The Community Emergency Response Team program is an all-risk, all-hazard training, according to a release. Participants will receive national certification as a CERT member upon completion. The course will cover terrorism awareness, an introduction to incident command, and hands-on teaching by emergency management experts, according to the release issued by Justin Kates, the city's emergency management director.
Local government prepares for everyday emergencies, said Kates. However, during a disaster, the number and scope of incidents can overwhelm conventional emergency services, he explained. The CERT program allows members of the community to have a better understanding of what to do in an emergency, said Martuscello.

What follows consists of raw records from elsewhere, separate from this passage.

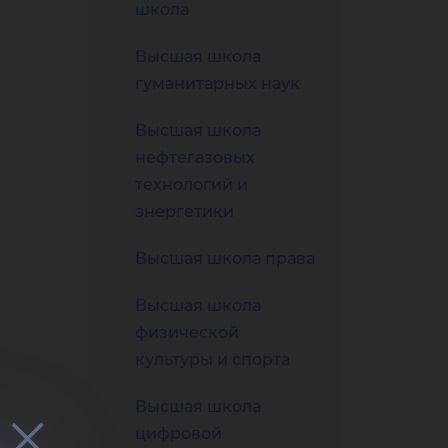
рсо
школа
Высшая школа
гуманитарных наук
Высшая школа
нов
нефтегазовых
технологий и
энергетики
Высшая школа права
Высшая школа
физической
культуры и спорта
Высшая школа
цифровой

Participants will learn how to check on neighbors when the electricity goes out, how to handle downed power lines, what to do in a search and rescue incident before police or fire crews arrive, and how to properly calm an injured individual before first responders are on the scene, she said.
"We are not teaching people how to become a paramedic or firefighter, but we are teaching them basic skills to handle stressful situations before first responders arrive," she added.
One class will take place every Tuesday and Thursday from 6:30 to 8 p.m., March 21 to April 30, at Daniel Webster College, in addition to one class on Saturday, May 4, from 8:45 a.m. to 5 p.m.
The second class is scheduled from 8:45 a.m. to 5 p.m. on April 20, April 27 and May 4 at the Lake Street Fire Station.